The post title is a phrase someone googled to get to my website today. Depending on what definition of gay they meant, I might be able to help them. Today I managed to avoid all possible happiness, so they were right on with that one. I’m sure I also avoided homosexuals, but not on purpose; it’s just that I was home most of the day, and when I went outside it was cold and dark and there weren’t many people out there. They might have been gay, but when it’s that cold, isn’t everybody gay? Well, it wasn’t that cold, but it was scarf-wearing cold. Bright, stylish gay scarves.*
A while back I showed an online acquaintance a news article about how someone in the local tourism industry wanted funding to advertise to lesbians, because Vancouver is a popular vacation destination for the same-sex demographic. I was rather surprised to see him get upset over this news, since I assumed that most guys I knew were at least ambivalent to the existence of homosexuals, if not particularly for them. In fact, I don’t know how you can live in Vancouver and hate gays. I suppose that’s easier than living here and hating (for example) Asians, but that’s still a lot of pointless negativity, not to mention missing out on all the great restaurants on Davie Street.
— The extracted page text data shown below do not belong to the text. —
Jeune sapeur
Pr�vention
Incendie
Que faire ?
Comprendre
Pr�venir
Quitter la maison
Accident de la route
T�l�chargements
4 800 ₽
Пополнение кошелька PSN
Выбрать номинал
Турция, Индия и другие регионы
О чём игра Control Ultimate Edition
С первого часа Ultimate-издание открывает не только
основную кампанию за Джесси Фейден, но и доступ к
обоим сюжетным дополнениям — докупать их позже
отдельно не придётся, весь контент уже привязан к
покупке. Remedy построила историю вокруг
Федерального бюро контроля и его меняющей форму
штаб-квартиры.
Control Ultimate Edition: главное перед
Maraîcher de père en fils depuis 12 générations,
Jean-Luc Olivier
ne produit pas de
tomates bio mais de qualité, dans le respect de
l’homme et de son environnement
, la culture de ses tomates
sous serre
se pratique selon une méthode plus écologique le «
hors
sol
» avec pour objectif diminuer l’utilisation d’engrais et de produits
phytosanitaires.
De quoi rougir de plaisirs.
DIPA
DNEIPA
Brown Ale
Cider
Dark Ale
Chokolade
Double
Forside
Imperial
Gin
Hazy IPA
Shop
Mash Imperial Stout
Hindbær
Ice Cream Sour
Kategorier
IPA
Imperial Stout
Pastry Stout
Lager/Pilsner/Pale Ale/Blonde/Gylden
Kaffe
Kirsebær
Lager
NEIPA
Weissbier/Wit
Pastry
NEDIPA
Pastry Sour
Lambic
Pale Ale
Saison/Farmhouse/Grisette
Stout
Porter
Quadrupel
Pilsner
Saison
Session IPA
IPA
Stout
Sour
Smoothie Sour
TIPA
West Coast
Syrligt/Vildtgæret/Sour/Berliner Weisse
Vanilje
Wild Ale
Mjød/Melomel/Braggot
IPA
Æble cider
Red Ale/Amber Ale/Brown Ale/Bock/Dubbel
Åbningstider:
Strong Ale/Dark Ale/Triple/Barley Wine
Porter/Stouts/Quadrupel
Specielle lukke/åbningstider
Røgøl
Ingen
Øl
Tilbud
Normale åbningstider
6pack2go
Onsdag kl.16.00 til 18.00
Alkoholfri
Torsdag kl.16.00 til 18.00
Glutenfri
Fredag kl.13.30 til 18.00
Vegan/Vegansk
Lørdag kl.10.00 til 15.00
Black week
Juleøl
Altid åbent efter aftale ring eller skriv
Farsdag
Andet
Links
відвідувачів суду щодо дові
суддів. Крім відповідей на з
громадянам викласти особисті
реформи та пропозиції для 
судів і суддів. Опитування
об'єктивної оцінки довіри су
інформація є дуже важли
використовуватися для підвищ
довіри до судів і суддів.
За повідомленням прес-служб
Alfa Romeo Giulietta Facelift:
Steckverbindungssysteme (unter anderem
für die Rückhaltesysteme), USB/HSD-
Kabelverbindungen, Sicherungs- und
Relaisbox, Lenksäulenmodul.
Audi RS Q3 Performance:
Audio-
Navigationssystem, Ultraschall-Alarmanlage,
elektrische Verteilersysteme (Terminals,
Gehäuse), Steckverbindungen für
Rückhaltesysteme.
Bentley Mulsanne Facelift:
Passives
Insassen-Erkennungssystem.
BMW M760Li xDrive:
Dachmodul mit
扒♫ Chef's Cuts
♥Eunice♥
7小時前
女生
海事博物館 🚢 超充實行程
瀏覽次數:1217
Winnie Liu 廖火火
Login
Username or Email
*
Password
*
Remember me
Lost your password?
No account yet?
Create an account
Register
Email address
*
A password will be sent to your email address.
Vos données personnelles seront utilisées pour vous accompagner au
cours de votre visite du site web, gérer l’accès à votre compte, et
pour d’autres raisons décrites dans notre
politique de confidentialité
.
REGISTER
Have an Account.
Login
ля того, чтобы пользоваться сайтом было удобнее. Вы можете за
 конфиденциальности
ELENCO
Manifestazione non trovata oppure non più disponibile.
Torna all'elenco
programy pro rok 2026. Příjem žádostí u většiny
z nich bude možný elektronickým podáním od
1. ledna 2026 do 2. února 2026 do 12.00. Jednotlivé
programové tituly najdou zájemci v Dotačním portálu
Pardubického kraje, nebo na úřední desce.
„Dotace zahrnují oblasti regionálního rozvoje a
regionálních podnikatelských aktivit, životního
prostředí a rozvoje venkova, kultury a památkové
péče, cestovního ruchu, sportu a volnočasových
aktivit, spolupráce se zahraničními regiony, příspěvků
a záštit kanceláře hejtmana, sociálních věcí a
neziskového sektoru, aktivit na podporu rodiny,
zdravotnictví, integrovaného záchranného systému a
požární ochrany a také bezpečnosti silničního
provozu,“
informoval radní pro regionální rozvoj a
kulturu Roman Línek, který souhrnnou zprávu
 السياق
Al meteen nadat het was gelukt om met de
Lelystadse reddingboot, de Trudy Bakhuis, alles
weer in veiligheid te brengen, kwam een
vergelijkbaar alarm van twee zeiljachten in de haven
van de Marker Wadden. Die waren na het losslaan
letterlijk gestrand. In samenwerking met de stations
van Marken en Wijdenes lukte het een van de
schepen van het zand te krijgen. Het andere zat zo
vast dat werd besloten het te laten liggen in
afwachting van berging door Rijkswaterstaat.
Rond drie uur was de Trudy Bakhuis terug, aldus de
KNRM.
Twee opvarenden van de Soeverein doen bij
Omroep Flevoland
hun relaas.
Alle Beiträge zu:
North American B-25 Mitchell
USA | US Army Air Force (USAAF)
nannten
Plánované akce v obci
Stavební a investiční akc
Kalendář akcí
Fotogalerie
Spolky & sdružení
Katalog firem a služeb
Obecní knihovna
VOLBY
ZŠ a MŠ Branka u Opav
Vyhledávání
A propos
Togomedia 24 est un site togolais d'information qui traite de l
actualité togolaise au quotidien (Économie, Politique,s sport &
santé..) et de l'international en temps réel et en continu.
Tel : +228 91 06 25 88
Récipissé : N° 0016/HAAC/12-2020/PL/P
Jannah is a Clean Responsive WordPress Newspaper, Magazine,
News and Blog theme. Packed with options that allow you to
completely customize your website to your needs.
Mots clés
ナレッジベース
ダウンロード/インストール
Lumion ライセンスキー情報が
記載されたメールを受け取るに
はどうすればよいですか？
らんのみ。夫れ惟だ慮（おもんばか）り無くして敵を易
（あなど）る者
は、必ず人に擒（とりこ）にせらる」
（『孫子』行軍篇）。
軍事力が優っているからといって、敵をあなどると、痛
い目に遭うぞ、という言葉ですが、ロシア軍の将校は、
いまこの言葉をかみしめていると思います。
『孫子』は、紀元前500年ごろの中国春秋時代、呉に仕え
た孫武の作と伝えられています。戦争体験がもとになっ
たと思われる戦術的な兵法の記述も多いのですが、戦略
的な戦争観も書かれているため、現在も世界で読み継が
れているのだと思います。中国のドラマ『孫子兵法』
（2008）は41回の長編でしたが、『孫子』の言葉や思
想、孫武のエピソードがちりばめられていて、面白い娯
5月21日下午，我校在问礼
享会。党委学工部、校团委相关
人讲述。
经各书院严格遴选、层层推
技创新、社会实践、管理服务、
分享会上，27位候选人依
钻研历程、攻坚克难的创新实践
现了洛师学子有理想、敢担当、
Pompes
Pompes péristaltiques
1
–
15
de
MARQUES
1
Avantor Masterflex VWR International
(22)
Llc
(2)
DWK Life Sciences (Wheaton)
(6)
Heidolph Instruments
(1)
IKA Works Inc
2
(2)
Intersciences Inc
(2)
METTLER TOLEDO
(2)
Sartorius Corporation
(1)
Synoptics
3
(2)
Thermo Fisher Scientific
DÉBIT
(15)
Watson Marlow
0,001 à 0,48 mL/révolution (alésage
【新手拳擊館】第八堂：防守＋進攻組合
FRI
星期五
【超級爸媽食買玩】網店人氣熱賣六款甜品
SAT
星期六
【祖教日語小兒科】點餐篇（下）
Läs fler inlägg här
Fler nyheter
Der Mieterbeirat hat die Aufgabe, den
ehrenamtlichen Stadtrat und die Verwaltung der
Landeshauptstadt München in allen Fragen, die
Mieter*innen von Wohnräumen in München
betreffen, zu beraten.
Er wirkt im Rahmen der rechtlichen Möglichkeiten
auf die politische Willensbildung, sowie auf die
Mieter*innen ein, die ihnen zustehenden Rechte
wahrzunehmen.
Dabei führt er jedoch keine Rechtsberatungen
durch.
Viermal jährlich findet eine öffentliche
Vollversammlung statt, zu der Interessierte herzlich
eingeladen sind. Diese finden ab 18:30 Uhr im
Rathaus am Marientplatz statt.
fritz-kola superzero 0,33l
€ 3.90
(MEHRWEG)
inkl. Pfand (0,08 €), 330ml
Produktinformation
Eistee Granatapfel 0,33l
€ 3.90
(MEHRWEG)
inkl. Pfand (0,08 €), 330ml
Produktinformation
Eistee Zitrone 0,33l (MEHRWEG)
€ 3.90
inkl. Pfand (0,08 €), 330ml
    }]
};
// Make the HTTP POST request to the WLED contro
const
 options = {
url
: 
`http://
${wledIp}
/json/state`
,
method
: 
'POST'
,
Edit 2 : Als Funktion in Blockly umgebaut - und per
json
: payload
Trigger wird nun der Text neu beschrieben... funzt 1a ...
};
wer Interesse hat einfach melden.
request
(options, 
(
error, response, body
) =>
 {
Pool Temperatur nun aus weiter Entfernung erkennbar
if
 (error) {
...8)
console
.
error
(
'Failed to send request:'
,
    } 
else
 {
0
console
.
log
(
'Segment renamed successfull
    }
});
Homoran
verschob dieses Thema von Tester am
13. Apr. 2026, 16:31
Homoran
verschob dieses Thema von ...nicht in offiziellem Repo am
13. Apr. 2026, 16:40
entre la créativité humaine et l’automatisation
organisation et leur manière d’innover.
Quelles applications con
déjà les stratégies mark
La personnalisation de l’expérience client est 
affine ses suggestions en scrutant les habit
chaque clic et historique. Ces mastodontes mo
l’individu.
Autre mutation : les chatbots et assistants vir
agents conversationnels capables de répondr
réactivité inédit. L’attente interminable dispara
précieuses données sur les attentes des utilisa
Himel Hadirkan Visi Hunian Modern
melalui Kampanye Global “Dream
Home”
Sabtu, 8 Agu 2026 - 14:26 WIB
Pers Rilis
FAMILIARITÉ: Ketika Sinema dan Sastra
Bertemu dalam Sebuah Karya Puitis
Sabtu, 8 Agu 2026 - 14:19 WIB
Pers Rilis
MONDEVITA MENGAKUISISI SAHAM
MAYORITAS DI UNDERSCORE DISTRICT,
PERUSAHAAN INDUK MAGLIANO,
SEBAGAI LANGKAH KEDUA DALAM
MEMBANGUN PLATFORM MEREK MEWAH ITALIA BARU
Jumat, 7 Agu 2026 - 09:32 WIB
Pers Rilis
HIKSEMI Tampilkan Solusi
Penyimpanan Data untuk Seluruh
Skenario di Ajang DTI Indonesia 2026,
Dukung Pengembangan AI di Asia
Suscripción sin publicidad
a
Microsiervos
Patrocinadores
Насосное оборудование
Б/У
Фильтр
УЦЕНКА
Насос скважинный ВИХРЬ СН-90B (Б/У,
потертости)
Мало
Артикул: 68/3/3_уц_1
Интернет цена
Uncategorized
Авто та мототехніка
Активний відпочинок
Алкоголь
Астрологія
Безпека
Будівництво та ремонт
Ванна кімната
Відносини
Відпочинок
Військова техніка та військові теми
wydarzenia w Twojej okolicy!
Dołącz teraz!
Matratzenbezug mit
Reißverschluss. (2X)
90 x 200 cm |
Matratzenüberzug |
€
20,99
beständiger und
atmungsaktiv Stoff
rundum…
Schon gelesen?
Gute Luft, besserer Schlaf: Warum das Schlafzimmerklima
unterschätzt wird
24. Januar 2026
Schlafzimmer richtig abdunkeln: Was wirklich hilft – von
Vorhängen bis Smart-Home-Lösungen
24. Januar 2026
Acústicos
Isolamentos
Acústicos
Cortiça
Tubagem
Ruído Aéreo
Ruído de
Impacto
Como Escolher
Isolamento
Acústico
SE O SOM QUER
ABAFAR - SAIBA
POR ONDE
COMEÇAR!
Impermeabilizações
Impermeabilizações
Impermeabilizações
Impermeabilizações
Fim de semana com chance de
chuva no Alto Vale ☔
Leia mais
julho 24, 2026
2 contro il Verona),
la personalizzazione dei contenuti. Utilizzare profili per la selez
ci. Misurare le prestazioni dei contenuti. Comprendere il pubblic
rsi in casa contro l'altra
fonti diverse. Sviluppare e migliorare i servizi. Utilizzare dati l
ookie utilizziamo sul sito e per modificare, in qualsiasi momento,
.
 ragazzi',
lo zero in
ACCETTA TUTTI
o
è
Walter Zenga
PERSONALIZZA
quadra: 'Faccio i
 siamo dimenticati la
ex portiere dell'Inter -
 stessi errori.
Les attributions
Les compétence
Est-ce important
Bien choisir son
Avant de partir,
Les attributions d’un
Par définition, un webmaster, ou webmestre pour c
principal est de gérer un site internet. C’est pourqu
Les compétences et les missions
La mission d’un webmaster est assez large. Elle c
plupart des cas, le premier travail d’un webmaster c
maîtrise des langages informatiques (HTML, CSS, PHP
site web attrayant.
I tried to find humour in what he was saying to me in response to the article, because it’s otherwise kind of depressing:
[him] why don’t you spend money for facilities for normal people? why transform this beautiful city into a place where you dare not leave your kids alone?
…
[me] what are lesbians or gays going to do to kids?
[him] I wouldn’t have the courage to leave even a 16-to-18-year-old boy walking on Vancouver streets
[me] why, because gangs of lesbians are going to attack him?
I couldn’t get a straight answer from him, nor could I get him to admit that homosexuality and pedophilia are not the same thing. He also thought it was wrong for gays to have or adopt children. Obviously he thinks being gay is contagious like rabies in dogs, that someone who’s gay is going to go bite someone else, who then becomes gay and bites other people, and then goes and pisses on a fire hydrant. Although instead of biting it would be butt sex, and right on the sidewalk (where it’s not safe for children to walk).
I actually like the idea of lesbian gangsters, but unfortunately my imagination ends there for anything that’s not a porn movie plot (I suppose A Clockwork Orgy might be a good reference in this case) (it’s hilarious). But, really, I wonder where the idea came from that gays would attack people in public and be, uh, violently gay at them? Maybe it was from some old world stories fathers would tell their sons to scare them into not masturbating in bed.
Now, I don’t mean to be intolerant myself in the sense that I’m intolerant of people who don’t tolerate what I do (like, I don’t want to be biased against racists, although it’s really hard and I can’t tell if I’m being hypocritical or not) but I wanted this guy to admit to being homophobic, and he didn’t think he was. In fact,
[him] I’m not an homophobic but everything has its limits
I had no answer to that.
*I always like to say a bunch of politically incorrect statements at the beginning of such a discussion, just to get it out of my system so that I don’t accidentally say something wrong later on. Like how I used to tease my one black friend about having grown up in the ghetto, and didn’t find out until months later that he actually did grow up in the ghetto, at which point I felt really bad but he figured he’d just told me about it already.